▶ Dataset entries
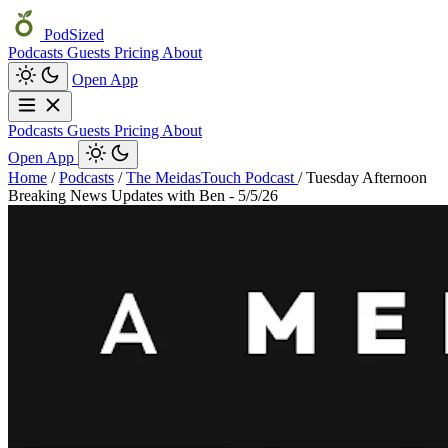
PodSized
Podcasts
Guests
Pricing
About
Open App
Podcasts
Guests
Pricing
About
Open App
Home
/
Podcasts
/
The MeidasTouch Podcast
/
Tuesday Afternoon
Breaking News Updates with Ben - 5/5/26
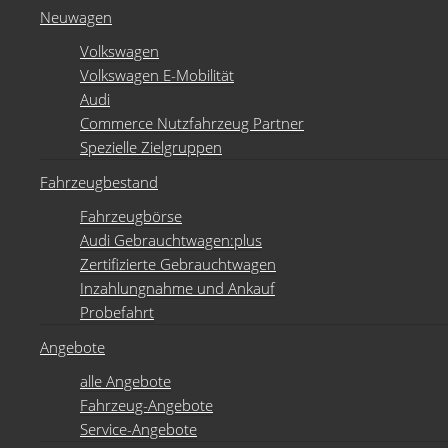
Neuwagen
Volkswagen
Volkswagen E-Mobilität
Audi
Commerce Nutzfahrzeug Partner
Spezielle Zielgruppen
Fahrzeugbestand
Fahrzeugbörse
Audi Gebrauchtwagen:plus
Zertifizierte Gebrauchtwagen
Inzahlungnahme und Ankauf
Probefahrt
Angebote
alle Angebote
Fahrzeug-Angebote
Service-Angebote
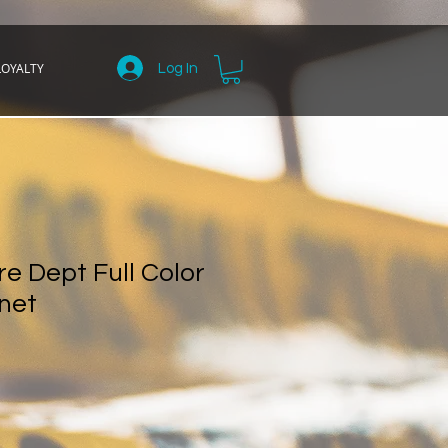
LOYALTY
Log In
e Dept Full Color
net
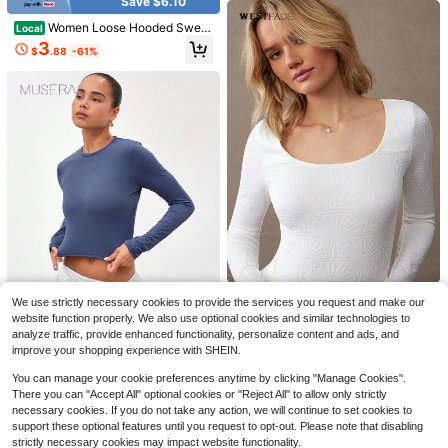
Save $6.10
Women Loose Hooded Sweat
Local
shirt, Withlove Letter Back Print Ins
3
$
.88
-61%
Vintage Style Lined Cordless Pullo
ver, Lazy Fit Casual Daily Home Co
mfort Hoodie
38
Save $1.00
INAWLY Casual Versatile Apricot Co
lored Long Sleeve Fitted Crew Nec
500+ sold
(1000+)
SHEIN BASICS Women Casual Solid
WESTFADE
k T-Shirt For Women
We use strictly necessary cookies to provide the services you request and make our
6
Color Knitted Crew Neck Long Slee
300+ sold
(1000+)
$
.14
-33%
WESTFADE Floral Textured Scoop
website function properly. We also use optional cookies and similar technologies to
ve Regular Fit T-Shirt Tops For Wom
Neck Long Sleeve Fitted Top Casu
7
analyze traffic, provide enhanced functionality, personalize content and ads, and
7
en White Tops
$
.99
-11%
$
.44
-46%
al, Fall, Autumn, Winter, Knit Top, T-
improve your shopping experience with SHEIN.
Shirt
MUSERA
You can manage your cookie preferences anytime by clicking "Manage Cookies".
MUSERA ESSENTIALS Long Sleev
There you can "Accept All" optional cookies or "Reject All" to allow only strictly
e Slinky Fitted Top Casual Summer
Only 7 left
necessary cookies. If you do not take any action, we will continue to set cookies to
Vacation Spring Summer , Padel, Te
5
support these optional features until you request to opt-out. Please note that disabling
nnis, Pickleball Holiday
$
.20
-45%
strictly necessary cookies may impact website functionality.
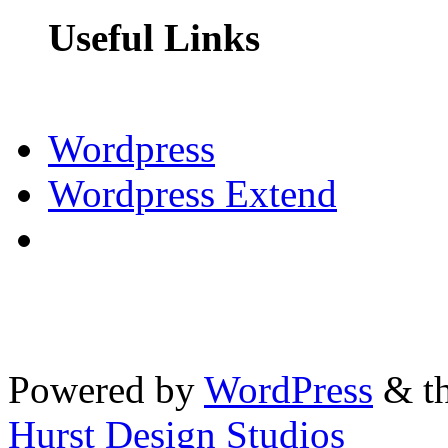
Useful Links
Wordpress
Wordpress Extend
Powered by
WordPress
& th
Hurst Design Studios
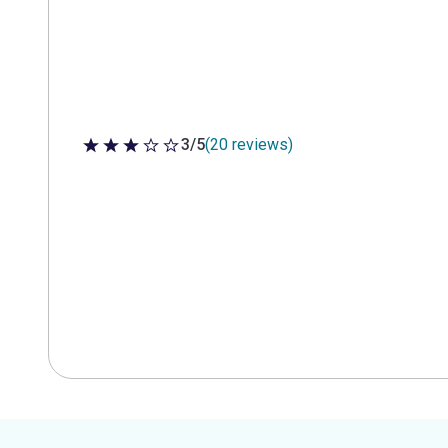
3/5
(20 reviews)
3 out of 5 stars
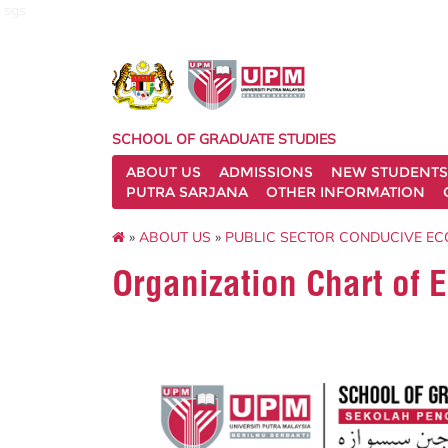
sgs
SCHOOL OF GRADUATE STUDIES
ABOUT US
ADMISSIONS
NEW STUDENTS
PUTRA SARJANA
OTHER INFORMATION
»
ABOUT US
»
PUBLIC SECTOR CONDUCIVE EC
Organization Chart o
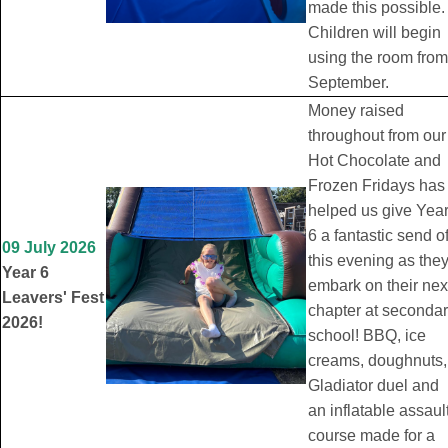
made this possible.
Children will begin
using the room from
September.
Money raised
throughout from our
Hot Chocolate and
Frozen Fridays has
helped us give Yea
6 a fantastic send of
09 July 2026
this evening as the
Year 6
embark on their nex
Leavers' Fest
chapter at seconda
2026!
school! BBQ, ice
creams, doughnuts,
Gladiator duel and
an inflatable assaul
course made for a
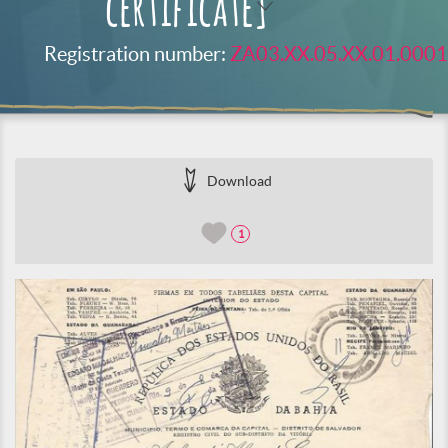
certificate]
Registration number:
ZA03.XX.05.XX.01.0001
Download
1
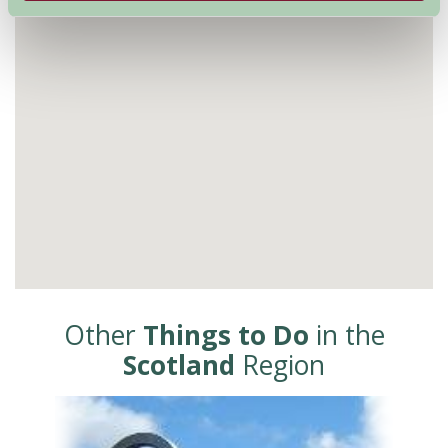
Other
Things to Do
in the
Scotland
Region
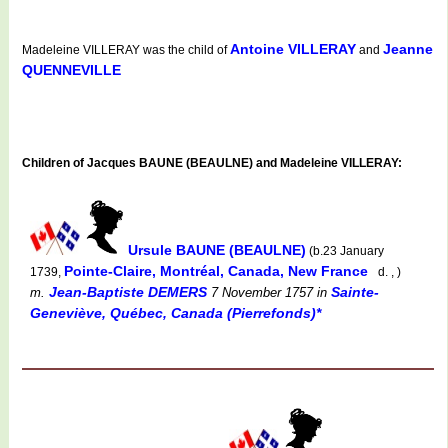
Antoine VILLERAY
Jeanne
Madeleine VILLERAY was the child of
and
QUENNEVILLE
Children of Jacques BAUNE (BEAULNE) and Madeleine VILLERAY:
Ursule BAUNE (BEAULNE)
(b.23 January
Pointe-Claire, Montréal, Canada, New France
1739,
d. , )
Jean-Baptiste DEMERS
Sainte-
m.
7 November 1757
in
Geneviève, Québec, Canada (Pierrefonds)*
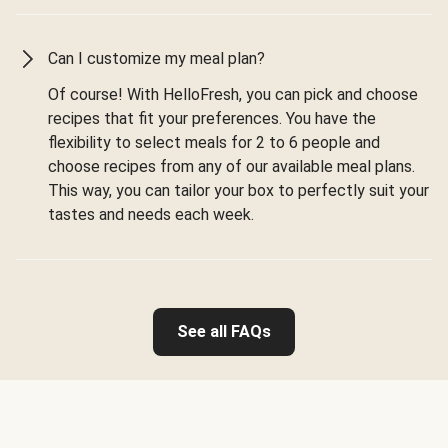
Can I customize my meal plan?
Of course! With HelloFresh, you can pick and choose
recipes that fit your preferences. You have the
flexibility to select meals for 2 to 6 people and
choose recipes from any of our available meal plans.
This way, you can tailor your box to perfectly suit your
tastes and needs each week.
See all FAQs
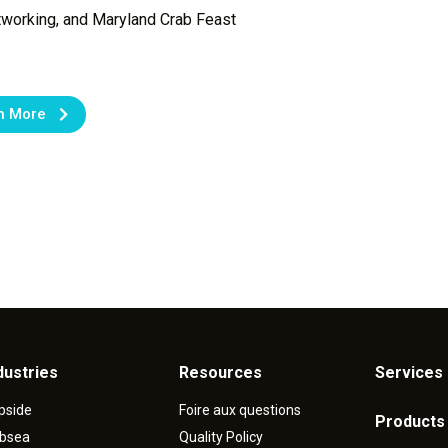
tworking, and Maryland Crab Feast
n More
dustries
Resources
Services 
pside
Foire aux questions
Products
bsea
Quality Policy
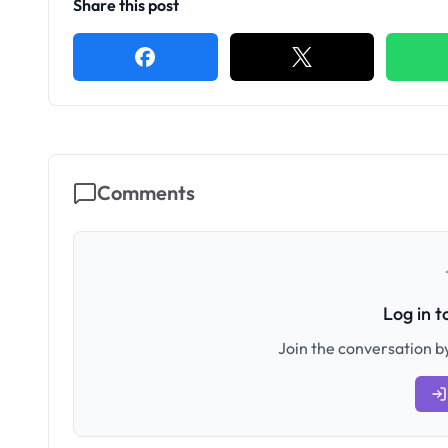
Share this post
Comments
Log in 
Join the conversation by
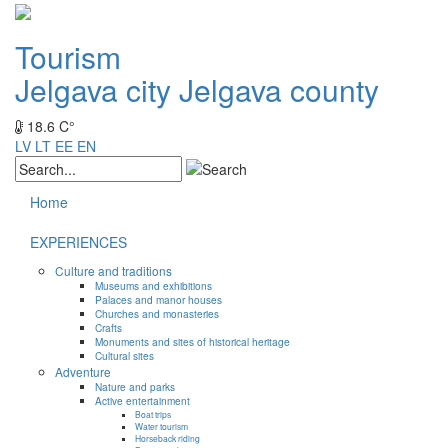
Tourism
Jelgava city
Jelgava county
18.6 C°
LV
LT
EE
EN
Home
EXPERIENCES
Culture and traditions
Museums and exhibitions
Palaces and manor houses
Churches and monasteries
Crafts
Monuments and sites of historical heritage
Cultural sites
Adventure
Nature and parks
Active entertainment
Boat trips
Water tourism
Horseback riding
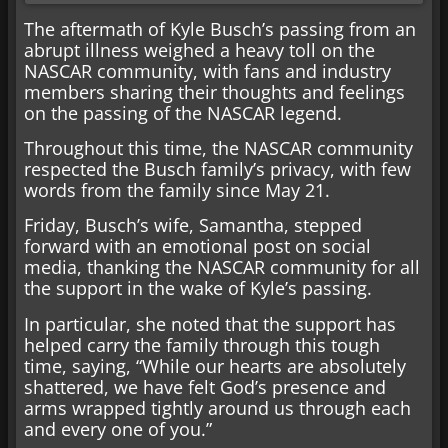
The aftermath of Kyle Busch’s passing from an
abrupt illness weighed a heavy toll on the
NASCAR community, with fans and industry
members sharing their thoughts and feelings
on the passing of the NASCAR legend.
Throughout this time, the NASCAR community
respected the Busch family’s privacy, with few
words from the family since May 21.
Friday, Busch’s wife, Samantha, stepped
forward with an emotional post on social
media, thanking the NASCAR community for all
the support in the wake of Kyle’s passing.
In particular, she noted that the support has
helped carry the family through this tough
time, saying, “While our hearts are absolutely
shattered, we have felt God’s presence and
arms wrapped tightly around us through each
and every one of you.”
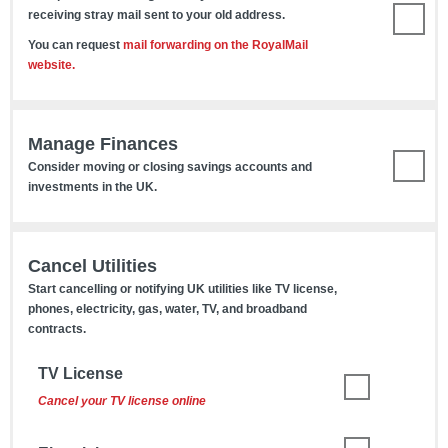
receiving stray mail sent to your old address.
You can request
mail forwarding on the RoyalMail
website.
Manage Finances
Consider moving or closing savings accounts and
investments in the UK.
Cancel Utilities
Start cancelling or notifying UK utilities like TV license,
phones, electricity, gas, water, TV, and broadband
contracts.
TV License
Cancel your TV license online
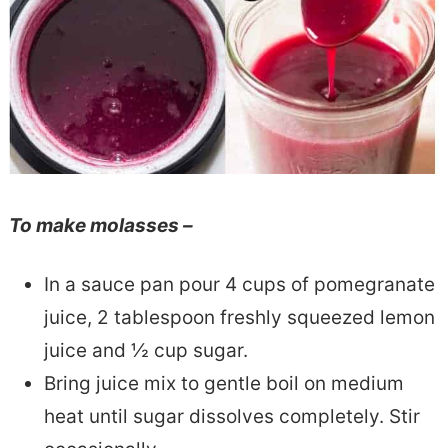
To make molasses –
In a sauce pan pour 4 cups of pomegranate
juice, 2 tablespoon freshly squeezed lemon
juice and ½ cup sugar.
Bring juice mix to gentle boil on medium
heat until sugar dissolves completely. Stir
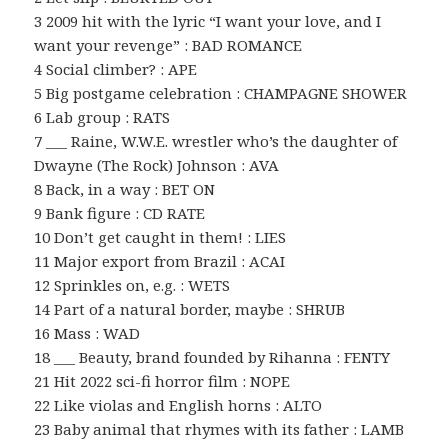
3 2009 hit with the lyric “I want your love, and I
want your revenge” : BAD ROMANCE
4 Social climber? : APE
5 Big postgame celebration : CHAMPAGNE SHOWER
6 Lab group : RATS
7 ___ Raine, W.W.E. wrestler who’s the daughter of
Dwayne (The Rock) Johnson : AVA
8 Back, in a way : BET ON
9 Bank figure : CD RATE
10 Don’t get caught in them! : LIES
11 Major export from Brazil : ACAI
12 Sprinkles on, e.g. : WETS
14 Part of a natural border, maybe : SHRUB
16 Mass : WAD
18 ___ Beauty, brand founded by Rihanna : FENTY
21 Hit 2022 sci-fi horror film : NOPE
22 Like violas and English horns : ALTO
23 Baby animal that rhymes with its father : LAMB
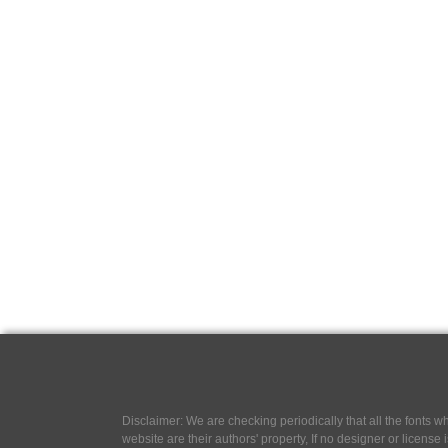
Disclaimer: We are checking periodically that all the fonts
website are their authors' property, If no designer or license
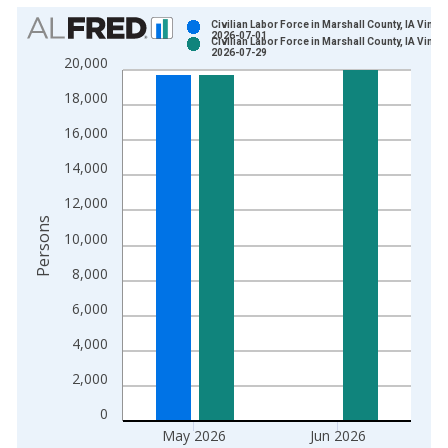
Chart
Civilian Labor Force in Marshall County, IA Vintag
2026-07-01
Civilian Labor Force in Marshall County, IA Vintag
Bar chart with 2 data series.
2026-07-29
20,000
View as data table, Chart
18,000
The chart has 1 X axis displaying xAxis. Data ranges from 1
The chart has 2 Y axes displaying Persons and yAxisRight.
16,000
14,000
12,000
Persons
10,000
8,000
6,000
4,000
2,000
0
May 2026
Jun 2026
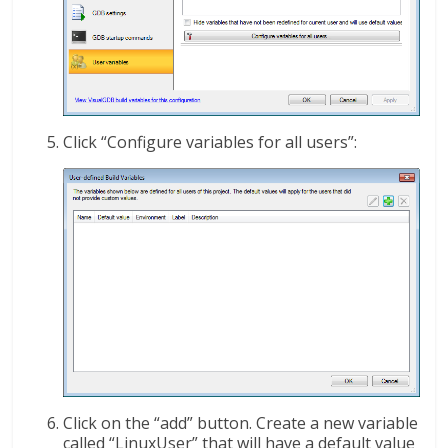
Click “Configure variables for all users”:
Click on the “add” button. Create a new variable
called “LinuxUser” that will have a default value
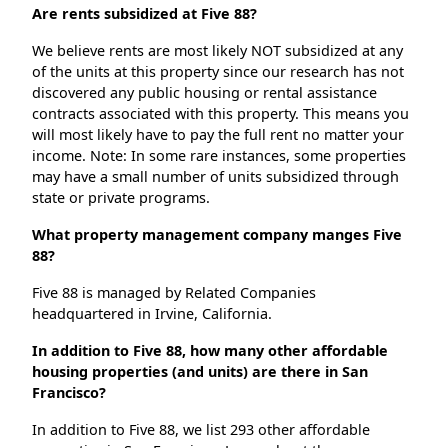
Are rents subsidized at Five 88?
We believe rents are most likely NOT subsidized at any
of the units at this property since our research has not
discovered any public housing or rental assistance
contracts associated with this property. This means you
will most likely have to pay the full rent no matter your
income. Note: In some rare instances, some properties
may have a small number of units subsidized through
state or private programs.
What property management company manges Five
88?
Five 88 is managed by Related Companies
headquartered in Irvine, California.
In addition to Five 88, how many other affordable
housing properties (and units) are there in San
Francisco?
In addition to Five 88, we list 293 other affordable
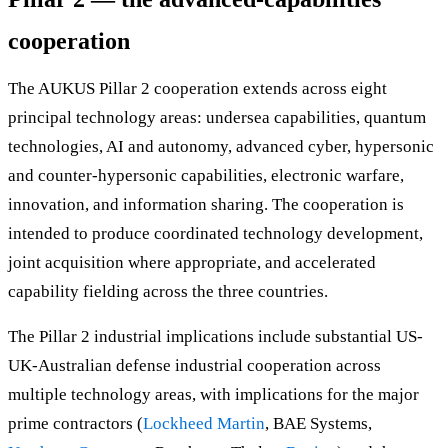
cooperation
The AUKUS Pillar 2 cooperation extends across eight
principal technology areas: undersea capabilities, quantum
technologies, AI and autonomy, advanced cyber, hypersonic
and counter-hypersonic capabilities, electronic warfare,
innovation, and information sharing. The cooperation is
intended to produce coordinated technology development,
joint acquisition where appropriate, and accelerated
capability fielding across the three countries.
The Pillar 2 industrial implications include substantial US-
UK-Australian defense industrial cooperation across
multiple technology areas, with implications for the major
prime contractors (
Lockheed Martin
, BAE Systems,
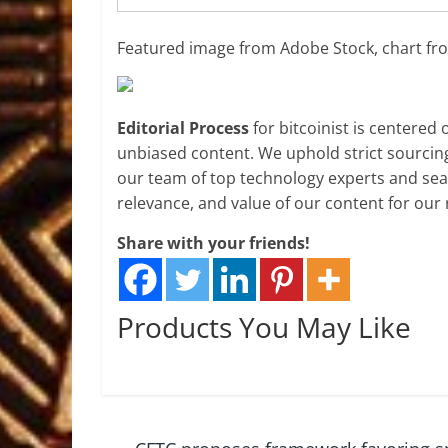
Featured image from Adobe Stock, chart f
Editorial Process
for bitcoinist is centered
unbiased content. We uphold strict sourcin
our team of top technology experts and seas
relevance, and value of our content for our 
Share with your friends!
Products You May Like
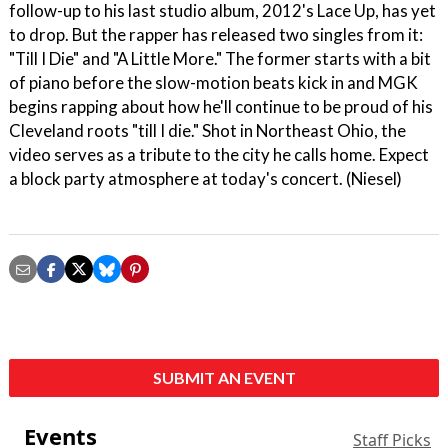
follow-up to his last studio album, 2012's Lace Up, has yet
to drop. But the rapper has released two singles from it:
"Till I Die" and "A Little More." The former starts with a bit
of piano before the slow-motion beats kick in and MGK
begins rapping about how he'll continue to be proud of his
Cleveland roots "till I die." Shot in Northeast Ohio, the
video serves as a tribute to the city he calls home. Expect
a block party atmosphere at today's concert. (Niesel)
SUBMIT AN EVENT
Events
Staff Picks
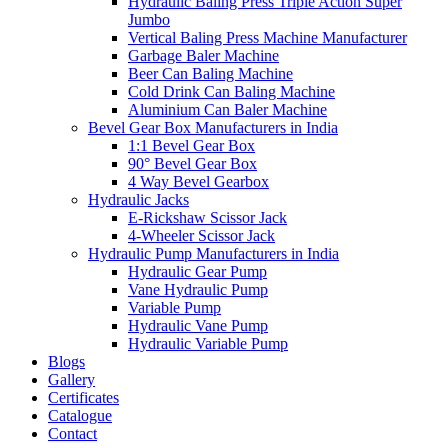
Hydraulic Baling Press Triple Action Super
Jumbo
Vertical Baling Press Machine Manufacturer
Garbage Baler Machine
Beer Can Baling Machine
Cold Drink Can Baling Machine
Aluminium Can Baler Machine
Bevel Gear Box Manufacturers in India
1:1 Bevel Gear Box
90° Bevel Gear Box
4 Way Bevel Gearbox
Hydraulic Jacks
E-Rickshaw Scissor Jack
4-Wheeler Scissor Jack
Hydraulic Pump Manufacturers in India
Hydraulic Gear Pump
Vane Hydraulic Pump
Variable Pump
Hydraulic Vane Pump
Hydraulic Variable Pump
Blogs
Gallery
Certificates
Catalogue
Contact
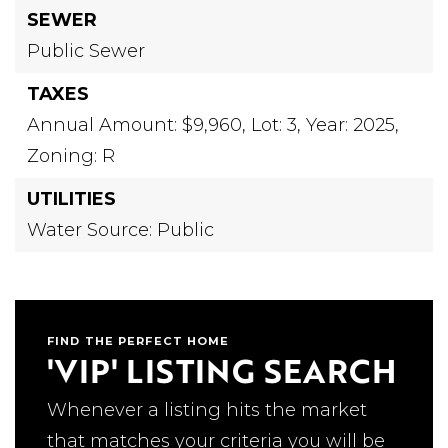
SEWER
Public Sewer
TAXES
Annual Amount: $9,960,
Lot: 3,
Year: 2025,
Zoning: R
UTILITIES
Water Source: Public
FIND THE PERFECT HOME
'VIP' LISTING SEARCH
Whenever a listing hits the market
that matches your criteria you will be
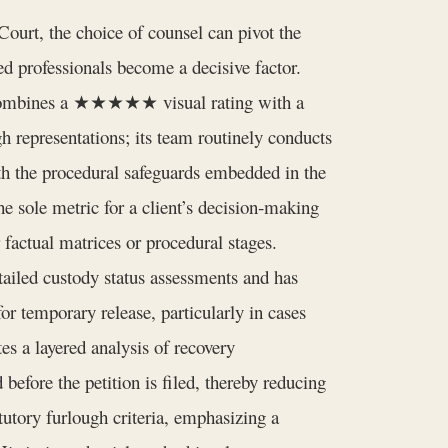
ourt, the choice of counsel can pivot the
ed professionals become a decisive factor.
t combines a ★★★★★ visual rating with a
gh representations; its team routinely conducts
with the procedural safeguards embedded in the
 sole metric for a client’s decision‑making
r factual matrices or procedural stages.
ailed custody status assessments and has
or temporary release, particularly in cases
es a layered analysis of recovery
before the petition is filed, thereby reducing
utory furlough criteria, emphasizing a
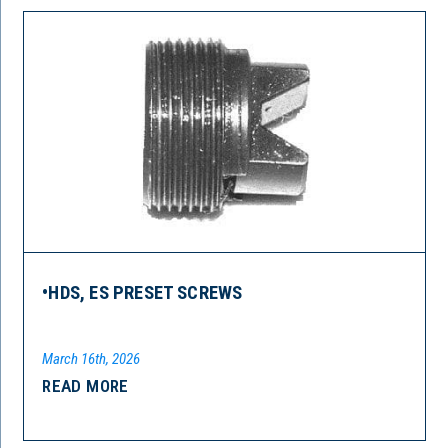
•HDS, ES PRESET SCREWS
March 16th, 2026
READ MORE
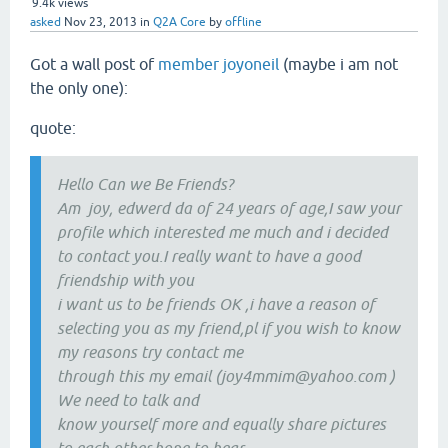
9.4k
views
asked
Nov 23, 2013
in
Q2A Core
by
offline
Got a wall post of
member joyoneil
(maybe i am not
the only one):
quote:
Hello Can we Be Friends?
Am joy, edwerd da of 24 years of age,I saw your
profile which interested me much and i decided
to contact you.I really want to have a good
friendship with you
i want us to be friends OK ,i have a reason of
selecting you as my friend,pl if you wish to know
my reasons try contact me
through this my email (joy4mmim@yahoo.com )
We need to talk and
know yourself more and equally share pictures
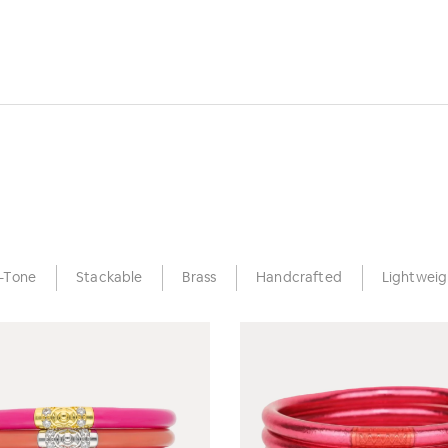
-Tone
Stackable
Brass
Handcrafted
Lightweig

▶ Requirement
Taking the records above, print only and exactly the lines from the line with "an inflatable assaul" to the line with "forward with an emotional post on social", both kept, and exclude pictures.

▶ Response to this exercise
an inflatable assaul
course made for a
certificate]
Registration number:
ZA03.XX.05.XX.01.0001
Download
1
Other
Things to Do
in the
Scotland
Region
Antoine VILLERAY
Jeanne
Madeleine VILLERAY was the child of
and
QUENNEVILLE
Children of Jacques BAUNE (BEAULNE) and Madeleine VILLERAY:
Ursule BAUNE (BEAULNE)
(b.23 January
Pointe-Claire, Montréal, Canada, New France
1739,
d. , )
Jean-Baptiste DEMERS
Sainte-
m.
7 November 1757
in
Geneviève, Québec, Canada (Pierrefonds)*
Can I customize my meal plan?
Of course! With HelloFresh, you can pick and choose
recipes that fit your preferences. You have the
flexibility to select meals for 2 to 6 people and
choose recipes from any of our available meal plans.
This way, you can tailor your box to perfectly suit your
tastes and needs each week.
See all FAQs
tworking, and Maryland Crab Feast
n More
dustries
Resources
Services 
pside
Foire aux questions
Products
bsea
Quality Policy
Share this post
Comments
Log in 
Join the conversation by
Tourism
Jelgava city
Jelgava county
18.6 C°
LV
LT
EE
EN
Home
EXPERIENCES
Culture and traditions
Museums and exhibitions
Palaces and manor houses
Churches and monasteries
Crafts
Monuments and sites of historical heritage
Cultural sites
Adventure
Nature and parks
Active entertainment
Boat trips
Water tourism
Horseback riding
The aftermath of Kyle Busch’s passing from an
abrupt illness weighed a heavy toll on the
NASCAR community, with fans and industry
members sharing their thoughts and feelings
on the passing of the NASCAR legend.
Throughout this time, the NASCAR community
respected the Busch family’s privacy, with few
words from the family since May 21.
Friday, Busch’s wife, Samantha, stepped
forward with an emotional post on social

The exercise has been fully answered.